There’s really not much you can do about diarrhea besides let it run its course and cross your fingers for no accidents along the way, but here are some things you should keep in mind when your dog’s digestive system is acting up.

  • Provide Water – As mentioned earlier, dehydration can be incredibly dangerous to dogs, so be sure to provide plenty of water for your dog at all times. If you notice that the water level doesn’t seem to be going down throughout the day, add K9 Power’s Go Dog water-soluble hydration supplement to his water. The smell and taste will entice him to drink and the hydrating formula will help replace nutrients he’s been missing out on.
  • Digest Forte – To improve your dog’s digestive system and reduce the amount of gas he emits on a regular basis, add K9POWER’s Digest Forte supplement to his food once a day. The formula provides the necessary enzymes and nutrients for healthy digestion while normalizing your dog’s stool. Plus, it’s made with real chicken, so he will love the taste.

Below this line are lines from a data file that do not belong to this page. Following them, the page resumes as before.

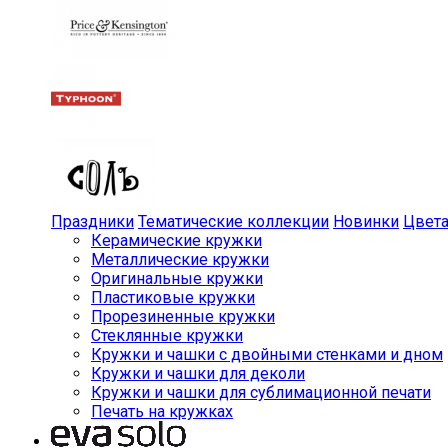
Праздники
Тематические коллекции
Новинки
Цвет
Керамические кружки
Металлические кружки
Оригинальные кружки
Пластиковые кружки
Прорезиненные кружки
Стеклянные кружки
Кружки и чашки с двойными стенками и дном
Кружки и чашки для деколи
Кружки и чашки для сублимационной печати
Печать на кружках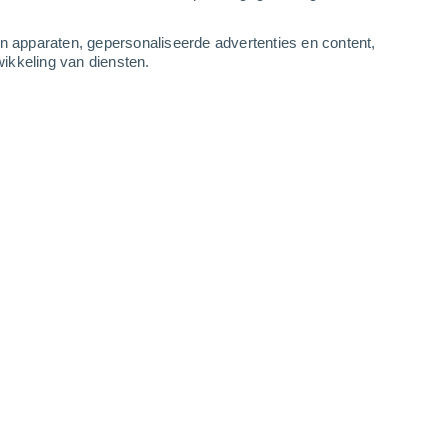
2
-
8
m/s
2
-
7
m/s
2
-
9
m/s
2
-
9
m/s
an apparaten, gepersonaliseerde advertenties en content,
ikkeling van diensten.
g
, 7 augustus
Oosten
0 Vrijwel geen
r
16°
1
-
3 m/s
SPF:
nee
Oosten
0 Vrijwel geen
r
16°
1
-
3 m/s
SPF:
nee
Oosten
0 Vrijwel geen
r
15°
1
-
3 m/s
SPF:
nee
Zuidoosten
0 Vrijwel geen
r
16°
0
-
3 m/s
SPF:
nee
Zuidoosten
0 Vrijwel geen
r
19°
0
-
2 m/s
SPF:
nee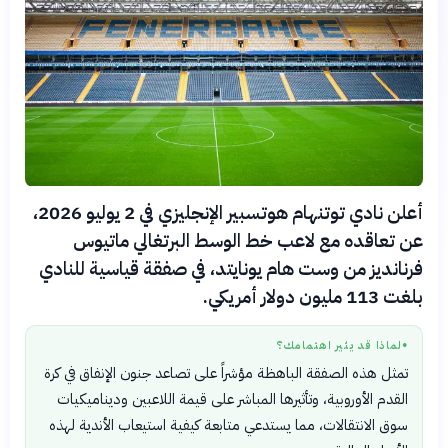
أعلن نادي توتنهام هوتسبير الإنجليزي في 2 يوليو 2026،
عن تعاقده مع لاعب خط الوسط البرتغالي ماتيوس
فرنانديز من وست هام يونايتد، في صفقة قياسية للنادي
بلغت 113 مليون دولار أمريكي.
لماذا قد يثير اهتمامك؟
●
تمثل هذه الصفقة الباهظة مؤشراً على تصاعد جنون الإنفاق في كرة
القدم الأوروبية، وتأثيرها المباشر على قيمة اللاعبين وديناميكيات
سوق الانتقالات، مما يستدعي متابعة كيفية استيعاب الأندية لهذه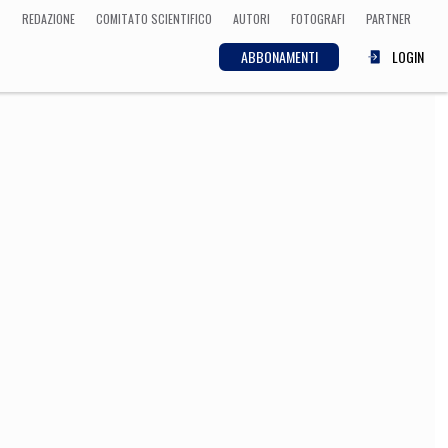
REDAZIONE
COMITATO SCIENTIFICO
AUTORI
FOTOGRAFI
PARTNER
ABBONAMENTI
LOGIN
SCIENZA
ECONOMIA
Matematica, Fisica,
Biologia, Cifrematica,
Medicina
CULTURA
 Cinema, Musica,
Letteratura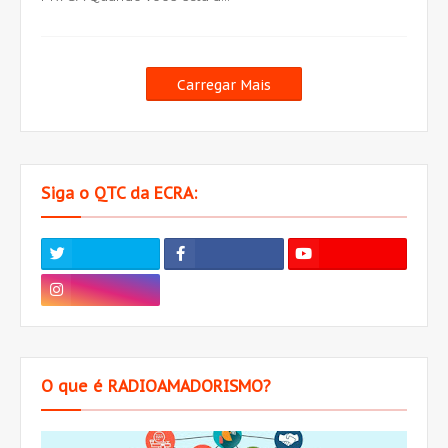
Carregar Mais
Siga o QTC da ECRA:
O que é RADIOAMADORISMO?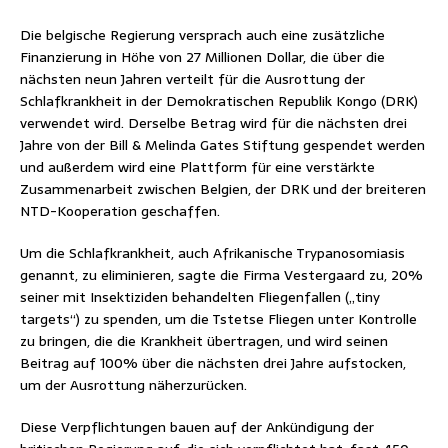
Die belgische Regierung versprach auch eine zusätzliche
Finanzierung in Höhe von 27 Millionen Dollar, die über die
nächsten neun Jahren verteilt für die Ausrottung der
Schlafkrankheit in der Demokratischen Republik Kongo (DRK)
verwendet wird. Derselbe Betrag wird für die nächsten drei
Jahre von der Bill & Melinda Gates Stiftung gespendet werden
und außerdem wird eine Plattform für eine verstärkte
Zusammenarbeit zwischen Belgien, der DRK und der breiteren
NTD-Kooperation geschaffen.
Um die Schlafkrankheit, auch Afrikanische Trypanosomiasis
genannt, zu eliminieren, sagte die Firma Vestergaard zu, 20%
seiner mit Insektiziden behandelten Fliegenfallen („tiny
targets“) zu spenden, um die Tstetse Fliegen unter Kontrolle
zu bringen, die die Krankheit übertragen, und wird seinen
Beitrag auf 100% über die nächsten drei Jahre aufstocken,
um der Ausrottung näherzurücken.
Diese Verpflichtungen bauen auf der Ankündigung der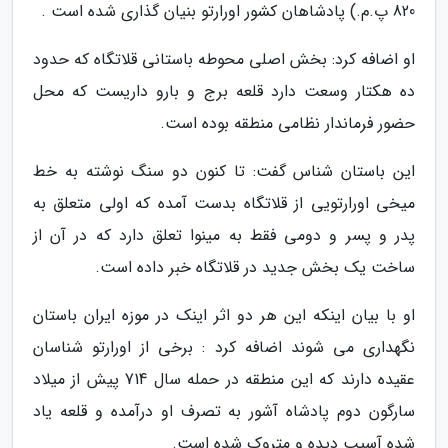
820 پ.م.) پادشاهان کشور اورارتو بنیان گذاری شده است .
او اضافه کرد: بخش اصلی محوطه باستانی قلاتگاه که حدود
ده هکتار وسعت دارد قلعه برج و بارو داریست که محل
حضور فرماندار نظامی منطقه بوده است.
این باستان شناس گفت: تا کنون دو سنگ نوشته به خط
میخی اورارتویی از قلاتگاه بدست آمده که اولی متعلق به
پدر و پسر و دومی فقط به مینوا تعلق دارد که در آن از
ساخت یک بخش جدید در قلاتگاه خبر داده است.
او با بیان اینکه این هر دو اثر اینک در موزه ایران باستان
نگهداری می شوند اضافه کرد : برخی از اورارتو شناسان
عقیده دارند که این منطقه در حمله سال 714 پیش از میلاد
سارگون دوم پادشاه آشور به تصرف او درآمده و قلعه یاد
شده آسیب دیده و متروک شده است.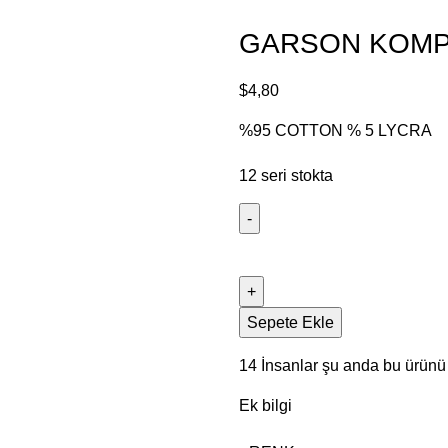
GARSON KOMPA
$
4,80
%95 COTTON % 5 LYCRA
12 seri stokta
Sepete Ekle
14
İnsanlar şu anda bu ürünü i
Ek bilgi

  • Therapeutic food – If the diarrhea continues, consult your vet and try feeding him a therapeutic dog food made for this purpose. These types of foods are sold at vet offices, and after a couple days try slowly reintroducing your dog’s normal food. Avoid feeding your pup any human food at this time.
  • Vet-prescribed medications – For chronic or more serious digestive disorders, your vet may prescribe oral steroids or other medications to treat the symptoms. Always consult your veterinarian before giving your dog any type of medication.